Having learned that voters don’t like to see their taxes go up, politicians often try to export the tax burden. The go-to move for many state and local lawmakers seeking to raise revenue is to hike taxes on people who can’t vote them out of office, namely travelers and tourists. Due to the increasing popularity of this approach, taxes on things like hotels and rental cars are exorbitant. Today, taxes account for more than 38 percent of the average cost of renting a car.

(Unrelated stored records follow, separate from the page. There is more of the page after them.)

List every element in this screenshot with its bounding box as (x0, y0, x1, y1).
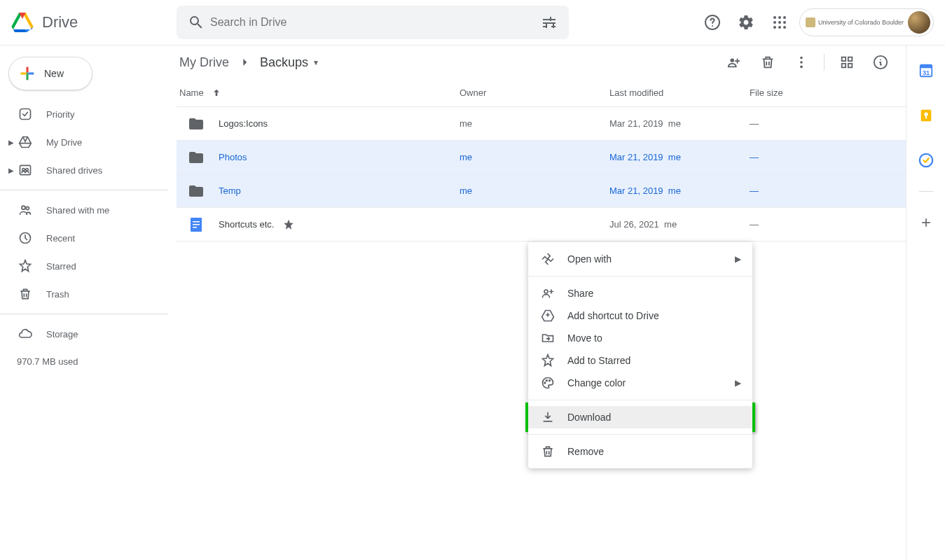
avatar[interactable] (908, 11, 930, 34)
open-with-icon (539, 251, 556, 267)
calendar-app-icon[interactable]: 31 (912, 57, 940, 85)
svg-point-14 (26, 169, 28, 171)
ctx-add-starred[interactable]: Add to Starred (528, 349, 752, 372)
shortcut-icon (539, 307, 556, 324)
nav-trash[interactable]: Trash (0, 280, 168, 308)
column-name[interactable]: Name (177, 88, 460, 99)
new-button[interactable]: New (8, 57, 92, 90)
row-owner: me (460, 152, 609, 162)
nav-priority[interactable]: Priority (0, 100, 168, 128)
search-options-icon[interactable] (535, 8, 563, 36)
table-row[interactable]: PhotosmeMar 21, 2019 me— (177, 141, 906, 174)
support-icon[interactable] (698, 8, 726, 36)
ctx-share[interactable]: Share (528, 282, 752, 304)
add-app-icon[interactable] (912, 209, 940, 237)
nav-shared-drives[interactable]: ▶Shared drives (0, 156, 168, 184)
svg-point-16 (26, 206, 29, 209)
shared-with-me-icon (17, 202, 34, 218)
svg-rect-30 (193, 227, 197, 228)
ctx-move-to[interactable]: Move to (528, 327, 752, 349)
breadcrumb-root[interactable]: My Drive (177, 54, 232, 71)
download-icon (539, 409, 556, 426)
svg-point-4 (783, 16, 786, 19)
apps-grid-icon[interactable] (766, 8, 794, 36)
row-modified: Mar 21, 2019 me (609, 118, 750, 129)
svg-rect-28 (193, 221, 200, 223)
details-button[interactable] (867, 48, 895, 76)
nav-recent[interactable]: Recent (0, 224, 168, 252)
row-name: Photos (177, 149, 460, 166)
palette-icon (539, 374, 556, 391)
settings-icon[interactable] (732, 8, 760, 36)
layout-grid-button[interactable] (833, 48, 861, 76)
tasks-app-icon[interactable] (912, 146, 940, 174)
column-modified[interactable]: Last modified (609, 88, 750, 98)
account-org: University of Colorado Boulder (806, 18, 904, 27)
column-size[interactable]: File size (750, 88, 878, 98)
row-owner: me (460, 118, 609, 129)
nav-starred[interactable]: Starred (0, 252, 168, 280)
svg-text:31: 31 (922, 69, 929, 76)
more-actions-button[interactable] (787, 48, 815, 76)
app-title[interactable]: Drive (42, 13, 78, 31)
row-size: — (750, 118, 878, 129)
chevron-right-icon[interactable]: ▶ (7, 167, 15, 174)
row-modified: Mar 21, 2019 me (609, 186, 750, 196)
trash-icon (17, 286, 34, 302)
row-name: Logos:Icons (177, 115, 460, 132)
drive-logo-icon[interactable] (8, 8, 36, 36)
starred-icon (17, 258, 34, 274)
svg-point-18 (731, 59, 735, 63)
svg-point-15 (22, 206, 25, 209)
breadcrumb-row: My Drive Backups▼ (177, 46, 906, 79)
svg-rect-23 (848, 57, 853, 62)
ctx-add-shortcut[interactable]: Add shortcut to Drive (528, 304, 752, 327)
svg-rect-24 (842, 64, 846, 68)
breadcrumb-current[interactable]: Backups▼ (257, 54, 322, 71)
svg-point-7 (783, 21, 786, 24)
svg-point-10 (783, 26, 786, 29)
chevron-right-icon[interactable]: ▶ (7, 139, 15, 146)
ctx-change-color[interactable]: Change color▶ (528, 372, 752, 394)
table-header: Name Owner Last modified File size (177, 79, 906, 107)
svg-point-33 (546, 380, 548, 382)
submenu-arrow-icon: ▶ (735, 254, 741, 264)
svg-point-5 (773, 21, 776, 24)
move-to-icon (539, 330, 556, 346)
row-modified: Mar 21, 2019 me (609, 152, 750, 162)
search-icon[interactable] (182, 8, 210, 36)
delete-button[interactable] (754, 48, 782, 76)
ctx-open-with[interactable]: Open with▶ (528, 248, 752, 270)
search-bar[interactable] (177, 6, 569, 39)
ctx-remove[interactable]: Remove (528, 440, 752, 463)
svg-point-8 (773, 26, 776, 29)
row-size: — (750, 219, 878, 230)
search-input[interactable] (210, 16, 535, 29)
svg-point-20 (800, 61, 803, 64)
svg-rect-12 (20, 165, 31, 174)
svg-rect-29 (193, 224, 200, 225)
row-modified: Jul 26, 2021 me (609, 219, 750, 230)
side-panel: 31 (906, 46, 945, 560)
nav-shared-with-me[interactable]: Shared with me (0, 196, 168, 224)
nav-storage[interactable]: Storage (0, 320, 168, 348)
row-name: Shortcuts etc. (177, 216, 460, 233)
account-chip[interactable]: University of Colorado Boulder (799, 8, 934, 36)
header-actions: University of Colorado Boulder (698, 8, 939, 36)
ctx-download[interactable]: Download (528, 406, 752, 428)
nav-mydrive[interactable]: ▶My Drive (0, 128, 168, 156)
column-owner[interactable]: Owner (460, 88, 609, 98)
chevron-right-icon (237, 55, 251, 69)
svg-point-31 (544, 290, 548, 293)
share-button[interactable] (720, 48, 748, 76)
table-row[interactable]: Shortcuts etc.Jul 26, 2021 me— (177, 208, 906, 241)
keep-app-icon[interactable] (912, 102, 940, 130)
svg-rect-36 (920, 65, 932, 69)
star-icon (539, 352, 556, 369)
svg-point-19 (800, 57, 803, 59)
svg-rect-22 (842, 57, 846, 62)
table-row[interactable]: Logos:IconsmeMar 21, 2019 me— (177, 107, 906, 141)
sort-arrow-up-icon (211, 88, 222, 99)
table-row[interactable]: TempmeMar 21, 2019 me— (177, 174, 906, 208)
svg-point-21 (800, 66, 803, 69)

The latest example of this trend is on display this week in Louisiana, where the state House of Representatives will consider House Bill 585, legislation that would permit localities to raise taxes on rental cars. Since Gov. Bobby Jindal (R-La.) blocked the continuation of a state-sanctioned rental car tax in 2012, local officials have been eager to reinstate this revenue stream, which had been used on things like parks, museums, and art galleries.

Earlier in the year, this author debated the merits of the proposed rental car tax with local officials lobbying for its passage. The mayor of one Louisiana town implored that “it isn’t fair” that his town is not able to tax rental cars. However, the mayor’s lament raises an important question. What exactly is “fair”? How “fair" is it to put the cost of things like museums and parks on the backs of people who won’t even get to enjoy them? Not very.

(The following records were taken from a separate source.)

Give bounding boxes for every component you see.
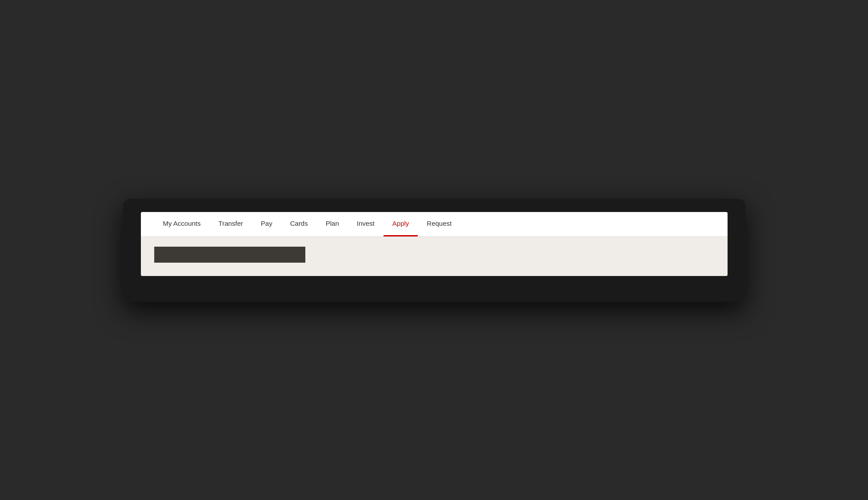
nav-item-invest[interactable]: Invest <box>348 212 384 237</box>
main-content <box>141 237 728 276</box>
nav-item-request[interactable]: Request <box>418 212 460 237</box>
laptop-notch <box>408 276 461 280</box>
nav-item-pay[interactable]: Pay <box>252 212 281 237</box>
laptop-frame: My AccountsTransferPayCardsPlanInvestApp… <box>123 199 745 302</box>
nav-item-plan[interactable]: Plan <box>317 212 348 237</box>
insurance-header <box>154 247 305 263</box>
screen: My AccountsTransferPayCardsPlanInvestApp… <box>141 212 728 276</box>
nav-item-my-accounts[interactable]: My Accounts <box>154 212 210 237</box>
nav-item-cards[interactable]: Cards <box>281 212 317 237</box>
nav-item-transfer[interactable]: Transfer <box>210 212 252 237</box>
bottom-section <box>154 247 714 263</box>
nav-item-apply[interactable]: Apply <box>384 212 418 237</box>
nav-bar: My AccountsTransferPayCardsPlanInvestApp… <box>141 212 728 237</box>
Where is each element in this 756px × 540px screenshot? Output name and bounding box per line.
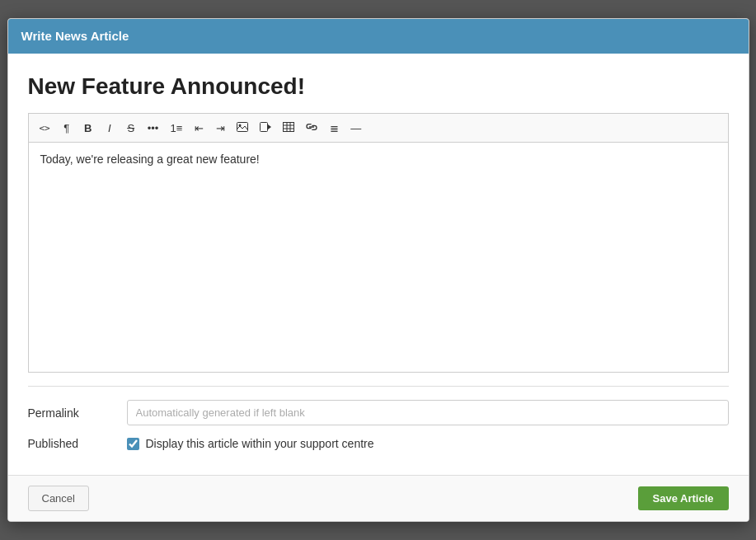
cancel-button[interactable]: Cancel <box>28 486 89 511</box>
table-button[interactable] <box>279 119 298 137</box>
code-icon: <> <box>40 123 50 134</box>
italic-button[interactable]: I <box>101 119 119 137</box>
strikethrough-button[interactable]: S <box>122 119 140 137</box>
published-checkbox-group: Display this article within your support… <box>127 437 374 450</box>
permalink-input[interactable] <box>127 400 729 425</box>
editor-toolbar: <> ¶ B I S ••• 1≡ ⇤ ⇥ <box>28 113 729 142</box>
editor-content: Today, we're releasing a great new featu… <box>40 153 260 166</box>
video-button[interactable] <box>256 119 275 137</box>
published-row: Published Display this article within yo… <box>28 437 729 450</box>
outdent-button[interactable]: ⇤ <box>190 119 208 137</box>
published-checkbox[interactable] <box>127 438 139 450</box>
ol-icon: 1≡ <box>170 122 182 134</box>
align-button[interactable]: ≣ <box>325 119 343 137</box>
align-icon: ≣ <box>330 122 339 134</box>
code-button[interactable]: <> <box>35 119 54 137</box>
bold-button[interactable]: B <box>79 119 97 137</box>
paragraph-icon: ¶ <box>63 122 69 134</box>
link-icon <box>306 122 317 134</box>
modal-footer: Cancel Save Article <box>8 475 749 521</box>
permalink-row: Permalink <box>28 400 729 425</box>
strikethrough-icon: S <box>127 122 134 134</box>
link-button[interactable] <box>302 119 322 137</box>
modal-body: New Feature Announced! <> ¶ B I S ••• 1≡ <box>8 54 749 475</box>
ul-icon: ••• <box>148 122 159 134</box>
table-icon <box>283 122 294 134</box>
indent-icon: ⇥ <box>216 122 225 134</box>
ol-button[interactable]: 1≡ <box>166 119 186 137</box>
form-section: Permalink Published Display this article… <box>28 386 729 450</box>
modal-title: Write News Article <box>21 29 129 43</box>
published-label: Published <box>28 437 127 450</box>
italic-icon: I <box>108 122 111 134</box>
published-checkbox-label[interactable]: Display this article within your support… <box>146 437 374 450</box>
svg-rect-4 <box>284 122 294 131</box>
image-icon <box>237 122 248 134</box>
bold-icon: B <box>84 122 92 134</box>
permalink-label: Permalink <box>28 406 127 420</box>
svg-rect-2 <box>261 122 268 131</box>
modal-container: Write News Article New Feature Announced… <box>7 18 749 522</box>
svg-marker-3 <box>268 124 271 129</box>
ul-button[interactable]: ••• <box>143 119 163 137</box>
indent-button[interactable]: ⇥ <box>211 119 229 137</box>
video-icon <box>260 122 271 134</box>
hr-button[interactable]: — <box>346 119 365 137</box>
save-button[interactable]: Save Article <box>638 486 729 510</box>
outdent-icon: ⇤ <box>195 122 204 134</box>
article-title: New Feature Announced! <box>28 73 729 100</box>
hr-icon: — <box>350 122 361 134</box>
paragraph-button[interactable]: ¶ <box>58 119 76 137</box>
article-editor[interactable]: Today, we're releasing a great new featu… <box>28 142 729 373</box>
modal-header: Write News Article <box>8 19 749 54</box>
image-button[interactable] <box>232 119 252 137</box>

Rental car taxes are a relatively new revenue raiser. The first rental car tax was enacted in 1976. Today, 43 states and the District of Columbia subject car renters to 118 special rental car excise taxes, often under the faulty assumption that they only hit travelers and not their voting constituencies.

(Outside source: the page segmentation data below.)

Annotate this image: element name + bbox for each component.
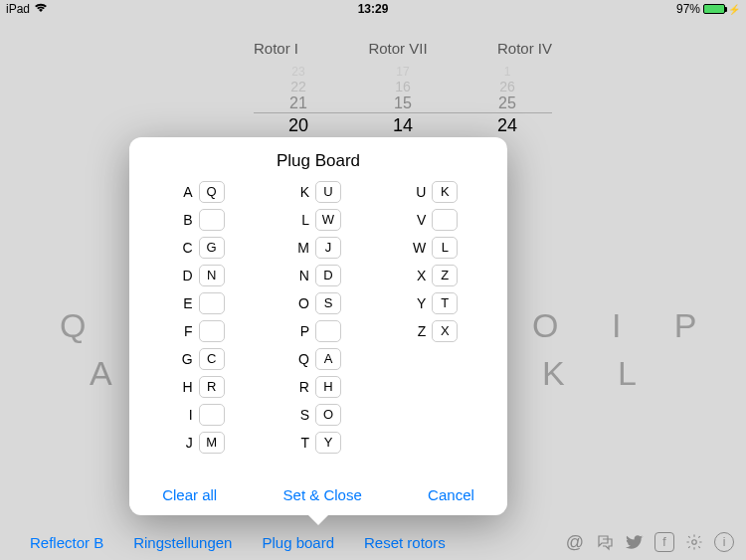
plug-label: L — [295, 212, 309, 228]
rotor-val: 15 — [358, 94, 448, 112]
plug-row-X: XZ — [412, 265, 458, 286]
rotor-val: 24 — [463, 115, 552, 136]
plug-row-U: UK — [412, 181, 458, 203]
plug-input-J[interactable]: M — [199, 432, 225, 454]
popover-arrow — [307, 514, 329, 525]
plug-label: A — [179, 184, 193, 200]
plug-label: P — [295, 323, 309, 339]
plug-input-C[interactable]: G — [199, 237, 225, 259]
rotor-label-3: Rotor IV — [497, 40, 552, 57]
plug-input-P[interactable] — [315, 320, 341, 342]
plug-label: D — [179, 268, 193, 283]
plug-input-O[interactable]: S — [315, 292, 341, 314]
rotor-wheels[interactable]: 23171 221626 211525 201424 — [254, 63, 552, 136]
keyboard-bg-row2-right: K L — [542, 354, 658, 393]
plug-row-V: V — [412, 209, 458, 231]
plug-row-Z: ZX — [412, 320, 458, 342]
plug-input-V[interactable] — [432, 209, 458, 231]
plug-row-I: I — [179, 404, 225, 426]
twitter-icon[interactable] — [625, 532, 645, 552]
keyboard-bg-row1-left: Q — [60, 306, 125, 345]
plug-label: T — [295, 435, 309, 451]
plug-input-S[interactable]: O — [315, 404, 341, 426]
plug-label: O — [295, 295, 309, 311]
plug-label: V — [412, 212, 426, 228]
rotor-val: 22 — [254, 79, 343, 94]
plug-row-D: DN — [179, 265, 225, 286]
plug-row-F: F — [179, 320, 225, 342]
plug-row-C: CG — [179, 237, 225, 259]
plug-label: X — [412, 268, 426, 283]
ringstellungen-button[interactable]: Ringstellungen — [133, 534, 232, 551]
plug-input-K[interactable]: U — [315, 181, 341, 203]
plug-row-L: LW — [295, 209, 341, 231]
set-close-button[interactable]: Set & Close — [283, 486, 362, 503]
plug-row-Q: QA — [295, 348, 341, 370]
plug-label: C — [179, 240, 193, 256]
plug-grid: AQBCGDNEFGCHRIJMKULWMJNDOSPQARHSOTYUKVWL… — [129, 181, 507, 454]
plug-input-D[interactable]: N — [199, 265, 225, 286]
rotor-val: 17 — [358, 65, 448, 79]
plugboard-popover: Plug Board AQBCGDNEFGCHRIJMKULWMJNDOSPQA… — [129, 137, 507, 515]
plug-row-A: AQ — [179, 181, 225, 203]
reflector-button[interactable]: Reflector B — [30, 534, 103, 551]
rotor-val: 20 — [254, 115, 343, 136]
plug-input-R[interactable]: H — [315, 376, 341, 398]
plug-label: I — [179, 407, 193, 423]
plug-input-H[interactable]: R — [199, 376, 225, 398]
facebook-icon[interactable]: f — [654, 532, 674, 552]
chat-icon[interactable] — [595, 532, 615, 552]
plug-input-Z[interactable]: X — [432, 320, 458, 342]
clear-all-button[interactable]: Clear all — [162, 486, 217, 503]
plug-input-E[interactable] — [199, 292, 225, 314]
rotor-val: 21 — [254, 94, 343, 112]
plug-row-T: TY — [295, 432, 341, 454]
info-icon[interactable]: i — [714, 532, 734, 552]
plug-row-J: JM — [179, 432, 225, 454]
plug-row-N: ND — [295, 265, 341, 286]
plug-input-I[interactable] — [199, 404, 225, 426]
device-label: iPad — [6, 2, 30, 16]
battery-icon — [703, 4, 725, 14]
gear-icon[interactable] — [684, 532, 704, 552]
keyboard-bg-row1-right: O I P — [532, 306, 718, 345]
plug-label: K — [295, 184, 309, 200]
plug-row-H: HR — [179, 376, 225, 398]
plug-input-B[interactable] — [199, 209, 225, 231]
plug-row-K: KU — [295, 181, 341, 203]
plug-row-P: P — [295, 320, 341, 342]
battery-percent: 97% — [676, 2, 700, 16]
plug-input-Q[interactable]: A — [315, 348, 341, 370]
plug-input-M[interactable]: J — [315, 237, 341, 259]
plug-label: J — [179, 435, 193, 451]
plug-input-A[interactable]: Q — [199, 181, 225, 203]
plug-row-E: E — [179, 292, 225, 314]
svg-point-0 — [692, 540, 697, 545]
plug-input-F[interactable] — [199, 320, 225, 342]
plug-input-W[interactable]: L — [432, 237, 458, 259]
rotor-label-2: Rotor VII — [368, 40, 427, 57]
plug-row-Y: YT — [412, 292, 458, 314]
rotor-header: Rotor I Rotor VII Rotor IV — [254, 40, 552, 57]
plug-input-G[interactable]: C — [199, 348, 225, 370]
plug-input-T[interactable]: Y — [315, 432, 341, 454]
wifi-icon — [34, 2, 48, 16]
rotor-val: 14 — [358, 115, 448, 136]
plug-input-U[interactable]: K — [432, 181, 458, 203]
plug-label: Z — [412, 323, 426, 339]
plug-label: S — [295, 407, 309, 423]
plug-label: F — [179, 323, 193, 339]
rotor-label-1: Rotor I — [254, 40, 298, 57]
plugboard-button[interactable]: Plug board — [262, 534, 334, 551]
plug-input-N[interactable]: D — [315, 265, 341, 286]
plug-input-X[interactable]: Z — [432, 265, 458, 286]
plug-label: H — [179, 379, 193, 395]
plug-label: Q — [295, 351, 309, 367]
plug-input-L[interactable]: W — [315, 209, 341, 231]
reset-rotors-button[interactable]: Reset rotors — [364, 534, 446, 551]
plug-input-Y[interactable]: T — [432, 292, 458, 314]
cancel-button[interactable]: Cancel — [428, 486, 474, 503]
plug-row-M: MJ — [295, 237, 341, 259]
plug-label: B — [179, 212, 193, 228]
at-icon[interactable]: @ — [565, 532, 585, 552]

While the political advantage of exporting the tax burden to non-voters is clear, these taxes don’t always hit their intended target. Since the majority of the rental car business deals with replacement vehicles, much of the proposed rental car tax increase would actually be borne by Louisiana residents.

Research also indicates that rental car taxes adversely affect the local economy. A study commissioned by the National Business Travel Association found that rental car tax increases are associated with reductions in both customers and average number of days rented. Demand for rental cars and the length of rentals can decline in response to rental car tax increases, as tourists opt to walk or use other forms of transportation in downtown areas. When visitors still decide to rent a car, they compensate for the increased costs by spending less on meals, hotels, and other activities.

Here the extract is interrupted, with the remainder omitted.